__Task statement__. Your copy of the data should match it exactly, except that the pictures are gone.
● ● ● ● ● ● ●
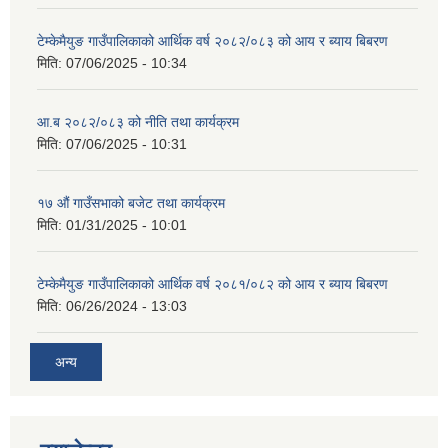
टेम्केमैयुङ गाउँपालिकाको आर्थिक वर्ष २०८२/०८३ को आय र ब्याय बिबरण
मिति:
07/06/2025 - 10:34
आ.ब २०८२/०८३ को नीति तथा कार्यक्रम
मिति:
07/06/2025 - 10:31
१७ औं गाउँसभाको बजेट तथा कार्यक्रम
मिति:
01/31/2025 - 10:01
टेम्केमैयुङ गाउँपालिकाको आर्थिक वर्ष २०८१/०८२ को आय र ब्याय बिबरण
मिति:
06/26/2024 - 13:03
अन्य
● ● ● ● ● ● ●
__Written solution__.
टेम्केमैयुङ गाउँपालिकाको आर्थिक वर्ष २०८२/०८३ को आय र ब्याय बिबरण
मिति:
07/06/2025 - 10:34
आ.ब २०८२/०८३ को नीति तथा कार्यक्रम
मिति:
07/06/2025 - 10:31
१७ औं गाउँसभाको बजेट तथा कार्यक्रम
मिति:
01/31/2025 - 10:01
टेम्केमैयुङ गाउँपालिकाको आर्थिक वर्ष २०८१/०८२ को आय र ब्याय बिबरण
मिति:
06/26/2024 - 13:03
अन्य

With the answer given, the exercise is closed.